## Prompt
Each entry must appear in the answer exactly as given.

*** Records

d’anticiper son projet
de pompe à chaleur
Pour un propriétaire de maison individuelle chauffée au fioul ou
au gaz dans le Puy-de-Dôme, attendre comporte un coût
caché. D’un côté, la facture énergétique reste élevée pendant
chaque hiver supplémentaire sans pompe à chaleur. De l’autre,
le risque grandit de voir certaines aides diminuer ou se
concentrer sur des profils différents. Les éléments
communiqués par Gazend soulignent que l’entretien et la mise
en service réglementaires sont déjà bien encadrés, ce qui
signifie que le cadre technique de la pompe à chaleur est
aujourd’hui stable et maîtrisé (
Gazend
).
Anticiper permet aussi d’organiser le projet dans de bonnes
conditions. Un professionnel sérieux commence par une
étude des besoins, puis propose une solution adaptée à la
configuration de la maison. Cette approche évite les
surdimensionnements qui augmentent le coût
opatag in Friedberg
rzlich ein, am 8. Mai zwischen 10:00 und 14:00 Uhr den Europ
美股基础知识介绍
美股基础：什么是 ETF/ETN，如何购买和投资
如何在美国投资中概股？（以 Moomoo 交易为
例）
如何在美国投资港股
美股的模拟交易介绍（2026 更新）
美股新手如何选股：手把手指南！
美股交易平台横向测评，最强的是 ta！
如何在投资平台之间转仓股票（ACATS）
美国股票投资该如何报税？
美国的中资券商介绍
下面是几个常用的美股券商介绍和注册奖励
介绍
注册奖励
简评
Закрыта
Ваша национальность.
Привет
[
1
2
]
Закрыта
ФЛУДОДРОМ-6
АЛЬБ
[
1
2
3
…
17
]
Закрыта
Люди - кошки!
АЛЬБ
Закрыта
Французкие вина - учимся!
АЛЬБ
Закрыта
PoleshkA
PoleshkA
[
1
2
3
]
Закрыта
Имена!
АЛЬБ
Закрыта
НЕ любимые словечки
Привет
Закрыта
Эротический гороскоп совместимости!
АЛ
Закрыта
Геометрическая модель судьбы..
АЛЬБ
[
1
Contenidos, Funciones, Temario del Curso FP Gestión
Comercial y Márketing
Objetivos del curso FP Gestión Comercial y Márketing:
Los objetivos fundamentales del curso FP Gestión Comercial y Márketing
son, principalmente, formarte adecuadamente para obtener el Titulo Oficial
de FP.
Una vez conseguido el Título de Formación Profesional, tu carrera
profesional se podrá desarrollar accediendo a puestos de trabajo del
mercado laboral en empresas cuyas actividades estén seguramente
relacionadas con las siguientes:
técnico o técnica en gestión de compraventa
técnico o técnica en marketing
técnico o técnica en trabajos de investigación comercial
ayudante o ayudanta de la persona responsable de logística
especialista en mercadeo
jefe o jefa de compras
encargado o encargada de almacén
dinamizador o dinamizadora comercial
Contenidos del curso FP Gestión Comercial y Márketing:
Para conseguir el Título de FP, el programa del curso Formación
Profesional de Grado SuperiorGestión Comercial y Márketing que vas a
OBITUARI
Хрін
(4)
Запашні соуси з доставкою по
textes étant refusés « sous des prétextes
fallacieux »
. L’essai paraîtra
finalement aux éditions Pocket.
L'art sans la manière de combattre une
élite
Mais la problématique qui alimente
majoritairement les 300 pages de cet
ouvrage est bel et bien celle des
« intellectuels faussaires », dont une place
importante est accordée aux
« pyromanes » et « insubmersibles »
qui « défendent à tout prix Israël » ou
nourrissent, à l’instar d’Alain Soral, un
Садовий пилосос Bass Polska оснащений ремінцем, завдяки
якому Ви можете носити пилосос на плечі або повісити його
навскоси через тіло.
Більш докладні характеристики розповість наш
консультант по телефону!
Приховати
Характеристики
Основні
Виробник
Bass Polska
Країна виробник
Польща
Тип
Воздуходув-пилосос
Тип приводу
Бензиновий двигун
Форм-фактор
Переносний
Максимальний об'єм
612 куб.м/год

******

## Exercise answer
d’anticiper son projet
de pompe à chaleur
Pour un propriétaire de maison individuelle chauffée au fioul ou
au gaz dans le Puy-de-Dôme, attendre comporte un coût
caché. D’un côté, la facture énergétique reste élevée pendant
chaque hiver supplémentaire sans pompe à chaleur. De l’autre,
le risque grandit de voir certaines aides diminuer ou se
concentrer sur des profils différents. Les éléments
communiqués par Gazend soulignent que l’entretien et la mise
en service réglementaires sont déjà bien encadrés, ce qui
signifie que le cadre technique de la pompe à chaleur est
aujourd’hui stable et maîtrisé (
Gazend
).
Anticiper permet aussi d’organiser le projet dans de bonnes
conditions. Un professionnel sérieux commence par une
étude des besoins, puis propose une solution adaptée à la
configuration de la maison. Cette approche évite les
surdimensionnements qui augmentent le coût
opatag in Friedberg
rzlich ein, am 8. Mai zwischen 10:00 und 14:00 Uhr den Europ
美股基础知识介绍
美股基础：什么是 ETF/ETN，如何购买和投资
如何在美国投资中概股？（以 Moomoo 交易为
例）
如何在美国投资港股
美股的模拟交易介绍（2026 更新）
美股新手如何选股：手把手指南！
美股交易平台横向测评，最强的是 ta！
如何在投资平台之间转仓股票（ACATS）
美国股票投资该如何报税？
美国的中资券商介绍
下面是几个常用的美股券商介绍和注册奖励
介绍
注册奖励
简评
Закрыта
Ваша национальность.
Привет
[
1
2
]
Закрыта
ФЛУДОДРОМ-6
АЛЬБ
[
1
2
3
…
17
]
Закрыта
Люди - кошки!
АЛЬБ
Закрыта
Французкие вина - учимся!
АЛЬБ
Закрыта
PoleshkA
PoleshkA
[
1
2
3
]
Закрыта
Имена!
АЛЬБ
Закрыта
НЕ любимые словечки
Привет
Закрыта
Эротический гороскоп совместимости!
АЛ
Закрыта
Геометрическая модель судьбы..
АЛЬБ
[
1
Contenidos, Funciones, Temario del Curso FP Gestión
Comercial y Márketing
Objetivos del curso FP Gestión Comercial y Márketing:
Los objetivos fundamentales del curso FP Gestión Comercial y Márketing
son, principalmente, formarte adecuadamente para obtener el Titulo Oficial
de FP.
Una vez conseguido el Título de Formación Profesional, tu carrera
profesional se podrá desarrollar accediendo a puestos de trabajo del
mercado laboral en empresas cuyas actividades estén seguramente
relacionadas con las siguientes:
técnico o técnica en gestión de compraventa
técnico o técnica en marketing
técnico o técnica en trabajos de investigación comercial
ayudante o ayudanta de la persona responsable de logística
especialista en mercadeo
jefe o jefa de compras
encargado o encargada de almacén
dinamizador o dinamizadora comercial
Contenidos del curso FP Gestión Comercial y Márketing:
Para conseguir el Título de FP, el programa del curso Formación
Profesional de Grado SuperiorGestión Comercial y Márketing que vas a
OBITUARI
Хрін
(4)
Запашні соуси з доставкою по
textes étant refusés « sous des prétextes
fallacieux »
. L’essai paraîtra
finalement aux éditions Pocket.
L'art sans la manière de combattre une
élite
Mais la problématique qui alimente
majoritairement les 300 pages de cet
ouvrage est bel et bien celle des
« intellectuels faussaires », dont une place
importante est accordée aux
« pyromanes » et « insubmersibles »
qui « défendent à tout prix Israël » ou
nourrissent, à l’instar d’Alain Soral, un
Садовий пилосос Bass Polska оснащений ремінцем, завдяки
якому Ви можете носити пилосос на плечі або повісити його
навскоси через тіло.
Більш докладні характеристики розповість наш
консультант по телефону!
Приховати
Характеристики
Основні
Виробник
Bass Polska
Країна виробник
Польща
Тип
Воздуходув-пилосос
Тип приводу
Бензиновий двигун
Форм-фактор
Переносний
Максимальний об'єм
612 куб.м/год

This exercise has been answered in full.